[Page images and extracted text]
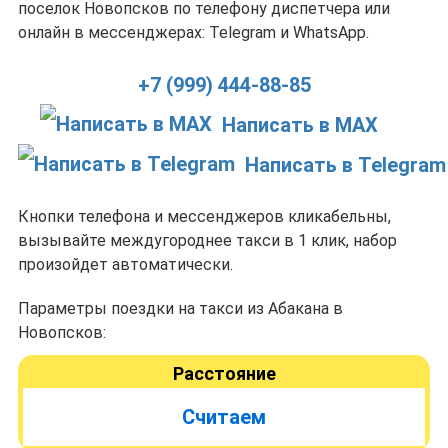
поселок Новопсков по телефону диспетчера или
онлайн в мессенджерах: Telegram и WhatsApp.
+7 (999) 444-88-85
Написать в MAX
Написать в Telegram
Кнопки телефона и мессенджеров кликабельны,
вызывайте междугороднее такси в 1 клик, набор
произойдет автоматически.
Параметры поездки на такси из Абакана в
Новопсков:
Расстояние
Считаем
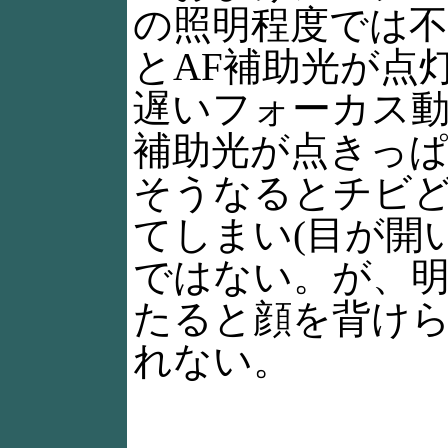
の照明程度では
とAF補助光が点
遅いフォーカス動
補助光が点きっ
そうなるとチビ
てしまい(目が開
ではない。が、
たると顔を背けら
れない。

**Work instructions:**
Without including any picture, print all of the entries above exactly.

**Task output:**
поселок Новопсков по телефону диспетчера или
онлайн в мессенджерах: Telegram и WhatsApp.
+7 (999) 444-88-85
Написать в MAX
Написать в Telegram
Кнопки телефона и мессенджеров кликабельны,
вызывайте междугороднее такси в 1 клик, набор
произойдет автоматически.
Параметры поездки на такси из Абакана в
Новопсков:
Расстояние
Считаем
の照明程度では
とAF補助光が点
遅いフォーカス動
補助光が点きっ
そうなるとチビ
てしまい(目が開
ではない。が、
たると顔を背けら
れない。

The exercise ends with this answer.